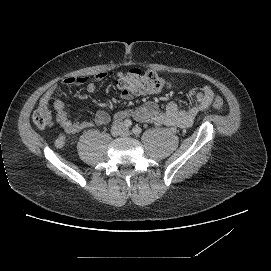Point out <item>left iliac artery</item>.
I'll return each instance as SVG.
<instances>
[{
    "mask_svg": "<svg viewBox=\"0 0 271 271\" xmlns=\"http://www.w3.org/2000/svg\"><path fill=\"white\" fill-rule=\"evenodd\" d=\"M132 132L135 134V135H139L141 132H142V129L138 126L134 127L132 129Z\"/></svg>",
    "mask_w": 271,
    "mask_h": 271,
    "instance_id": "obj_1",
    "label": "left iliac artery"
}]
</instances>
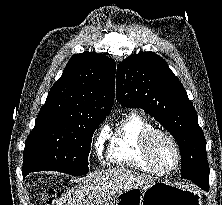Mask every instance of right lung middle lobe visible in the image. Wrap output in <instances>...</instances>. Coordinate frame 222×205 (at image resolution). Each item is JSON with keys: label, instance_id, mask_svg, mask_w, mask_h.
Returning <instances> with one entry per match:
<instances>
[{"label": "right lung middle lobe", "instance_id": "right-lung-middle-lobe-1", "mask_svg": "<svg viewBox=\"0 0 222 205\" xmlns=\"http://www.w3.org/2000/svg\"><path fill=\"white\" fill-rule=\"evenodd\" d=\"M104 118H40L23 153V170H54L74 176L89 172L92 136Z\"/></svg>", "mask_w": 222, "mask_h": 205}]
</instances>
++++++++++
* [EXERCISE]:
Without including any picture, write out the material above verbatim.

* [ANSWER TO THE PROBLEM]:
Point out <item>left iliac artery</item>.
I'll return each instance as SVG.
<instances>
[{
    "mask_svg": "<svg viewBox=\"0 0 271 271\" xmlns=\"http://www.w3.org/2000/svg\"><path fill=\"white\" fill-rule=\"evenodd\" d=\"M132 132L135 134V135H139L141 132H142V129L138 126L134 127L132 129Z\"/></svg>",
    "mask_w": 271,
    "mask_h": 271,
    "instance_id": "obj_1",
    "label": "left iliac artery"
}]
</instances>
Mask every instance of right lung middle lobe visible in the image. Wrap output in <instances>...</instances>. Coordinate frame 222×205 (at image resolution). Each item is JSON with keys: label, instance_id, mask_svg, mask_w, mask_h.
Returning <instances> with one entry per match:
<instances>
[{"label": "right lung middle lobe", "instance_id": "right-lung-middle-lobe-1", "mask_svg": "<svg viewBox=\"0 0 222 205\" xmlns=\"http://www.w3.org/2000/svg\"><path fill=\"white\" fill-rule=\"evenodd\" d=\"M104 118H40L23 153V170H54L74 176L89 172L92 136Z\"/></svg>", "mask_w": 222, "mask_h": 205}]
</instances>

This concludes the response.